**ACTIVITY**
Write out, unaltered, each line from the top of the records below down to the line where "دانلود موزیک ویدئو بی تو" appears, that line included.

**SUPPLIED RECORDS**
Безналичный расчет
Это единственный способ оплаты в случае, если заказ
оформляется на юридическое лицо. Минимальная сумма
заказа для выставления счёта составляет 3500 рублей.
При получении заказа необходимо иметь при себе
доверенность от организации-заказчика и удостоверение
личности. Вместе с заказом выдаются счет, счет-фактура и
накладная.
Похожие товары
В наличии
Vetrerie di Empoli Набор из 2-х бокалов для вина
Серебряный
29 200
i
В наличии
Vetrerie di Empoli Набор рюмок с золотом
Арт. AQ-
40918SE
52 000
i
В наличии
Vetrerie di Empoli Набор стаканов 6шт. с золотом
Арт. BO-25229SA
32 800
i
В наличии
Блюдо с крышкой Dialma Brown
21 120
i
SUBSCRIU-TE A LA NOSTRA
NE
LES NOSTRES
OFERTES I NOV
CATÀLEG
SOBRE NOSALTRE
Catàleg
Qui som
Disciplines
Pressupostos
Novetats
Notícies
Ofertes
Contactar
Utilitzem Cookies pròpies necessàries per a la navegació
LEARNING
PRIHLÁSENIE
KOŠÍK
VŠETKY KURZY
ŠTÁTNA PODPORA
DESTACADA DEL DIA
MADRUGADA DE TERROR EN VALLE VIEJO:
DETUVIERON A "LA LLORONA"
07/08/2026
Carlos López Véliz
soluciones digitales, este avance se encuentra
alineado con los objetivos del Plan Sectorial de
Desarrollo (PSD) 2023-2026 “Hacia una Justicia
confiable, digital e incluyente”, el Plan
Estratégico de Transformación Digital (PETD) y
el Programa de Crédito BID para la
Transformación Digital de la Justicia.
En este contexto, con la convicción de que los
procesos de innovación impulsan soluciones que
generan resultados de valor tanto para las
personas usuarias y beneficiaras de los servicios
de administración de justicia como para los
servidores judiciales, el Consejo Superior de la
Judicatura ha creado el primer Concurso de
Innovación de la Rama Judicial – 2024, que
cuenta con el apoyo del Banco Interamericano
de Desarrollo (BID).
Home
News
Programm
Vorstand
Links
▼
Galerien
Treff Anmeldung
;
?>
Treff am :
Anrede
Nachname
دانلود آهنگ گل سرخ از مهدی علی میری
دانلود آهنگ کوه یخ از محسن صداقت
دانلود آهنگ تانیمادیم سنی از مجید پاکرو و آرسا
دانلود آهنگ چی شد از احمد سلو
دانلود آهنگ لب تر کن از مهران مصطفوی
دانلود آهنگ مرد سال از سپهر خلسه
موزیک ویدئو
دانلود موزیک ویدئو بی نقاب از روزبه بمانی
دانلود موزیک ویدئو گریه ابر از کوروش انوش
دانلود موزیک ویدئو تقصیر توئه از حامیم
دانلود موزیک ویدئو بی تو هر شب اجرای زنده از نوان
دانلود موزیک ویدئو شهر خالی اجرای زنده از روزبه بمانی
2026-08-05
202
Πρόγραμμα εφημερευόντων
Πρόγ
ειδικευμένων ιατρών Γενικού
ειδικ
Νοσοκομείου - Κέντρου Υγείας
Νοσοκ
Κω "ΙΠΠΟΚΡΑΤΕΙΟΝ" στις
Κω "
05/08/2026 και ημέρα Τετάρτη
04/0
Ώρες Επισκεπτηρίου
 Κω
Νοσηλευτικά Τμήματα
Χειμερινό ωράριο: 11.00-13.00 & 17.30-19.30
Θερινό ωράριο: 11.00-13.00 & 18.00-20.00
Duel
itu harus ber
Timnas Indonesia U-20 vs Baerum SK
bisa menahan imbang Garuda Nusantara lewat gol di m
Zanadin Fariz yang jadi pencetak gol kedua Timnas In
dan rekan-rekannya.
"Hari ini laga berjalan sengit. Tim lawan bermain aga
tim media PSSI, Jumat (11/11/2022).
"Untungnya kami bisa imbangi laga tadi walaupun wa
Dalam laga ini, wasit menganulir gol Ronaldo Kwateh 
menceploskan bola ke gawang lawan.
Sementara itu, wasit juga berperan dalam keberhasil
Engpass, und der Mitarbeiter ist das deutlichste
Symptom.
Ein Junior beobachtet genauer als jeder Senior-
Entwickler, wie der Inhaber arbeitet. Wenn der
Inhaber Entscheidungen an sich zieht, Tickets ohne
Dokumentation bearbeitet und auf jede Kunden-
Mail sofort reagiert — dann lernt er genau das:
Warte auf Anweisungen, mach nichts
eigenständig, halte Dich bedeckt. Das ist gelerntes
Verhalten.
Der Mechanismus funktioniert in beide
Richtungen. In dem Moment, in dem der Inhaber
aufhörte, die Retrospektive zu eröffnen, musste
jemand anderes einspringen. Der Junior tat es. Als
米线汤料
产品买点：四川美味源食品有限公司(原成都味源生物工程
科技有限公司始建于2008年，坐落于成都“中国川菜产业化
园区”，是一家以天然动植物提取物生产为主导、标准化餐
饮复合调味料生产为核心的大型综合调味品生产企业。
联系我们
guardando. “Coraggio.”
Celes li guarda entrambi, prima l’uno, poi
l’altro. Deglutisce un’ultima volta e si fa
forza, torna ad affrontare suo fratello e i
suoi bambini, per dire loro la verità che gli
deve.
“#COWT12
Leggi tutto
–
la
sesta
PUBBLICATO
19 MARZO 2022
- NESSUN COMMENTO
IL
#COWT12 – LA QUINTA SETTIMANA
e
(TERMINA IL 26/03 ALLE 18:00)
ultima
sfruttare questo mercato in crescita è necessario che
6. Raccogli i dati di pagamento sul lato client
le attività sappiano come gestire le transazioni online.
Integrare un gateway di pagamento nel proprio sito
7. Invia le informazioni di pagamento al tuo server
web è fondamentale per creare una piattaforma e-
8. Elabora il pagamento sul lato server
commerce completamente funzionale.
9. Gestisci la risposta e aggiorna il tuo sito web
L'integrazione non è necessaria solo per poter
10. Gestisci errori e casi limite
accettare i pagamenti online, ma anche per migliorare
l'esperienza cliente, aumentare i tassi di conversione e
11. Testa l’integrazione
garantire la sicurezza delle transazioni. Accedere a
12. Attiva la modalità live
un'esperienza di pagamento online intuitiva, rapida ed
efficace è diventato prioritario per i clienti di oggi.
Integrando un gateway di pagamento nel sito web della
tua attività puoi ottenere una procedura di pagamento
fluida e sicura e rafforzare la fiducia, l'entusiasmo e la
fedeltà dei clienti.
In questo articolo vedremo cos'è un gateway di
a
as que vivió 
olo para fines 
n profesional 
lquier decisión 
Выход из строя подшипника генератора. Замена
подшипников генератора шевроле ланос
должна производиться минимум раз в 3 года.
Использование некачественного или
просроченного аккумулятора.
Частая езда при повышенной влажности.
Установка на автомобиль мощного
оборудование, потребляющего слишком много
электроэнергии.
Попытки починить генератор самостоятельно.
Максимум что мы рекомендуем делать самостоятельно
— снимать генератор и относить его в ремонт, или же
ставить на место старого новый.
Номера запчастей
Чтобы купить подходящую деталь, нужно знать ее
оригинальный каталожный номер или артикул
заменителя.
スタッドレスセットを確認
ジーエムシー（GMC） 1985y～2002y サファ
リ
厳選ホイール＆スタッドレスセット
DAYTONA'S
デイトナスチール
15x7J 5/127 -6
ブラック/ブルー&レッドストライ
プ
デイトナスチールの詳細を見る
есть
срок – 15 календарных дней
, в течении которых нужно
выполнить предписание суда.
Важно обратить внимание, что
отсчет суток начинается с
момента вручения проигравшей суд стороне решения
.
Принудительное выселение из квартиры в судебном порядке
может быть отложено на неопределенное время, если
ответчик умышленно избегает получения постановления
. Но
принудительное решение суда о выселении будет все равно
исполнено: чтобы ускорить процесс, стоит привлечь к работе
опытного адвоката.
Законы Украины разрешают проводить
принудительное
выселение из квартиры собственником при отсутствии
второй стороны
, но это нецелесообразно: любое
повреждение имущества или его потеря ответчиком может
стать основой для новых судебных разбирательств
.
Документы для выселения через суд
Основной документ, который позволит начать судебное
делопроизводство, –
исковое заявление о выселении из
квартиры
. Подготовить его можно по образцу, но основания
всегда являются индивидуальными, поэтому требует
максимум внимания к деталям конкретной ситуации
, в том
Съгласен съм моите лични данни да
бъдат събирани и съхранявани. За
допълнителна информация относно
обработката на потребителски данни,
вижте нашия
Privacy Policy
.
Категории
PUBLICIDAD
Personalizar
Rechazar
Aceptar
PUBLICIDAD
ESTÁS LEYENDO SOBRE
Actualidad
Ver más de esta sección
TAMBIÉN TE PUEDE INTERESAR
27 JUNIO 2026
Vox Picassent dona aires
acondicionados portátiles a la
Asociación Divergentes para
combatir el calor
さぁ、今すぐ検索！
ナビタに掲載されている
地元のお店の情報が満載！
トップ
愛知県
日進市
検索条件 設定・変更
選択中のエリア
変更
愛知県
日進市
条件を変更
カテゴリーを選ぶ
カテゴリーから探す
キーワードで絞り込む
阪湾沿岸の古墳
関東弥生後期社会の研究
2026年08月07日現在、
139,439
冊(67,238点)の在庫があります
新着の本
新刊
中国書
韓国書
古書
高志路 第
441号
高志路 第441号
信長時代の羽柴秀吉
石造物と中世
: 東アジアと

**SOLUTION FOR THIS EXERCISE**
Безналичный расчет
Это единственный способ оплаты в случае, если заказ
оформляется на юридическое лицо. Минимальная сумма
заказа для выставления счёта составляет 3500 рублей.
При получении заказа необходимо иметь при себе
доверенность от организации-заказчика и удостоверение
личности. Вместе с заказом выдаются счет, счет-фактура и
накладная.
Похожие товары
В наличии
Vetrerie di Empoli Набор из 2-х бокалов для вина
Серебряный
29 200
i
В наличии
Vetrerie di Empoli Набор рюмок с золотом
Арт. AQ-
40918SE
52 000
i
В наличии
Vetrerie di Empoli Набор стаканов 6шт. с золотом
Арт. BO-25229SA
32 800
i
В наличии
Блюдо с крышкой Dialma Brown
21 120
i
SUBSCRIU-TE A LA NOSTRA
NE
LES NOSTRES
OFERTES I NOV
CATÀLEG
SOBRE NOSALTRE
Catàleg
Qui som
Disciplines
Pressupostos
Novetats
Notícies
Ofertes
Contactar
Utilitzem Cookies pròpies necessàries per a la navegació
LEARNING
PRIHLÁSENIE
KOŠÍK
VŠETKY KURZY
ŠTÁTNA PODPORA
DESTACADA DEL DIA
MADRUGADA DE TERROR EN VALLE VIEJO:
DETUVIERON A "LA LLORONA"
07/08/2026
Carlos López Véliz
soluciones digitales, este avance se encuentra
alineado con los objetivos del Plan Sectorial de
Desarrollo (PSD) 2023-2026 “Hacia una Justicia
confiable, digital e incluyente”, el Plan
Estratégico de Transformación Digital (PETD) y
el Programa de Crédito BID para la
Transformación Digital de la Justicia.
En este contexto, con la convicción de que los
procesos de innovación impulsan soluciones que
generan resultados de valor tanto para las
personas usuarias y beneficiaras de los servicios
de administración de justicia como para los
servidores judiciales, el Consejo Superior de la
Judicatura ha creado el primer Concurso de
Innovación de la Rama Judicial – 2024, que
cuenta con el apoyo del Banco Interamericano
de Desarrollo (BID).
Home
News
Programm
Vorstand
Links
▼
Galerien
Treff Anmeldung
;
?>
Treff am :
Anrede
Nachname
دانلود آهنگ گل سرخ از مهدی علی میری
دانلود آهنگ کوه یخ از محسن صداقت
دانلود آهنگ تانیمادیم سنی از مجید پاکرو و آرسا
دانلود آهنگ چی شد از احمد سلو
دانلود آهنگ لب تر کن از مهران مصطفوی
دانلود آهنگ مرد سال از سپهر خلسه
موزیک ویدئو
دانلود موزیک ویدئو بی نقاب از روزبه بمانی
دانلود موزیک ویدئو گریه ابر از کوروش انوش
دانلود موزیک ویدئو تقصیر توئه از حامیم
دانلود موزیک ویدئو بی تو هر شب اجرای زنده از نوان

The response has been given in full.